Im Iran wurde nach dem Tod von Ayatollah Ali Chamenei ein provisorischer Rat zur Führung des Landes gebildet, berichtet die Agentur Tasnim.
Der Präsident der Islamischen Republik Iran, Masoud Pezeshkian, erklärte am Sonntag, dass gemäß Artikel 111 der Verfassung des Landes der Rat für die provisorische Führung (شورای موقت رهبری) offiziell seine Arbeit aufgenommen habe.
In seiner Videoansprache an die Nation bezeichnete Pezeshkian den Tod des Obersten Führers als „Martyrium durch die Hände des verbrecherischen Israel und Amerikas“ und als „große Tragödie für das Land“. Er betonte, dass der Weg des Imams und Führers nicht abreißen werde: „Wie der Allmächtige im Koran sagt, kommen Propheten und Führer, um Erwachen, Freiheit, Wahrheit und Gerechtigkeit zu bringen. Mit ihrem Weggang bleibt dieser Weg nicht ohne Fortsetzer.“
Der Präsident rief das iranische Volk auf, die „unheilvollen Pläne der Feinde“ durch massive Präsenz auf den Straßen, in Moscheen und bei Trauerveranstaltungen zu vereiteln. Er erklärte auch, dass die Streitkräfte des Iran ihre „mächtigen Schläge gegen die Stützpunkte des Gegners“ fortsetzen und „die Feinde wie immer enttäuschen“ würden.

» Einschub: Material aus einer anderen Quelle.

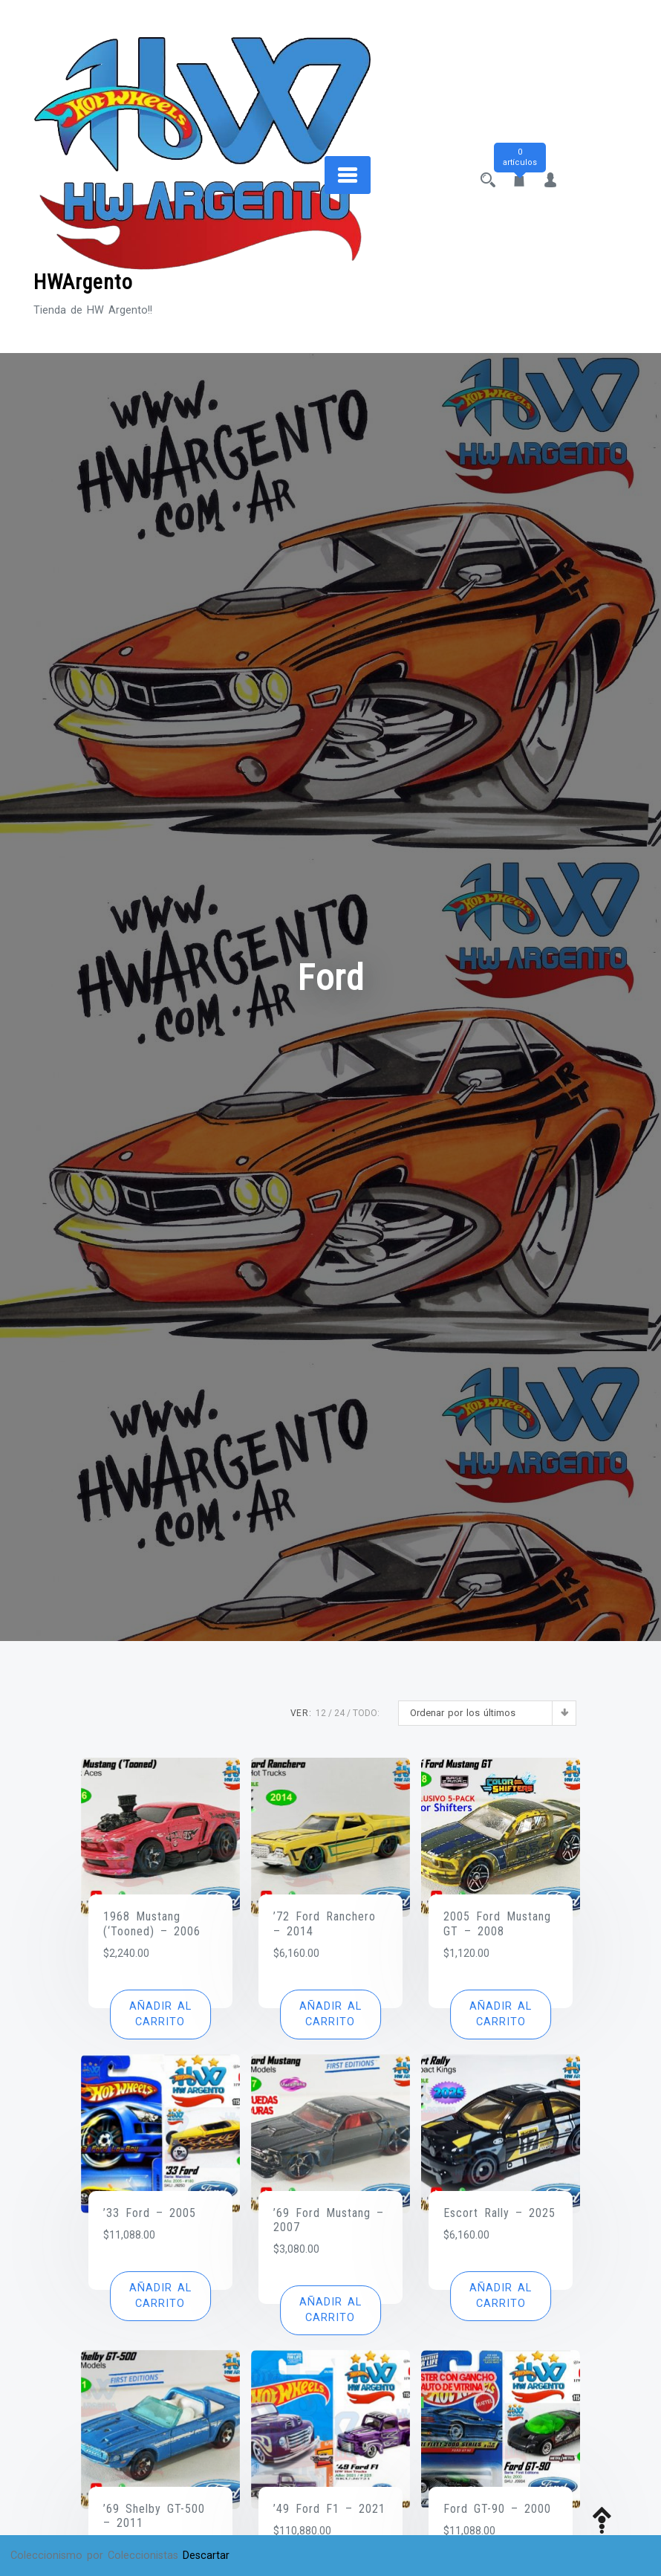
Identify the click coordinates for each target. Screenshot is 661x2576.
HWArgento (83, 282)
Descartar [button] (206, 2555)
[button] (160, 2014)
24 (339, 1713)
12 (321, 1713)
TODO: (366, 1713)
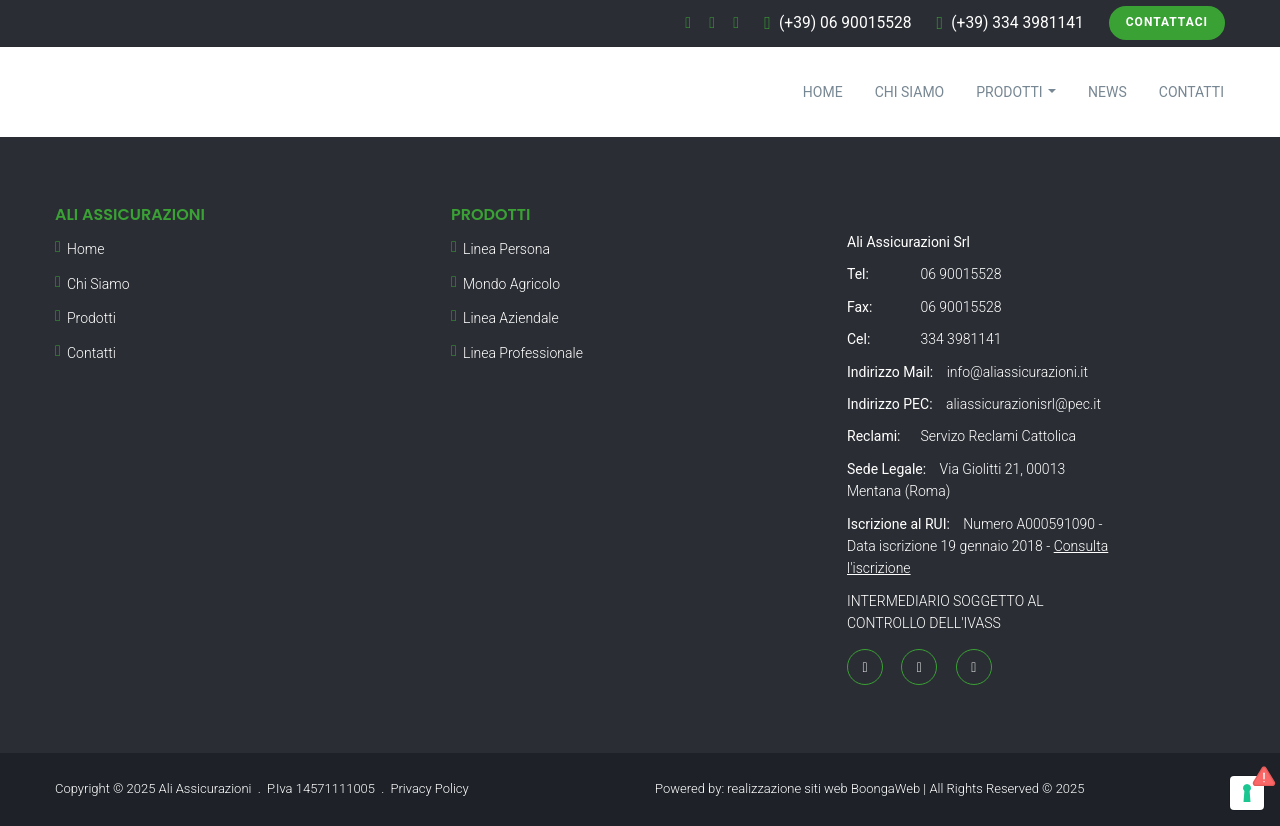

Gemäß der iranischen Verfassung ist der Rat für die provisorische Führung ein dreiköpfiges Gremium, das alle Befugnisse des Obersten Führers übernimmt, bis die Expertenversammlung (Madschles-e Chobregan) einen neuen Führer wählt. Ihm gehören an:
● Präsident Masoud Pezeshkian (Reformer);
● Oberhaupt der Justiz, Gholam-Hossein Mohseni-Ejei (Hardliner-Konservativer);
● Ayatollah Alireza Arafi – ein prominenter Rechtsgelehrter, Mitglied des Wächterrates und Leiter des Netzwerks der Seminare, der als drittes Mitglied in den Rat berufen wurde.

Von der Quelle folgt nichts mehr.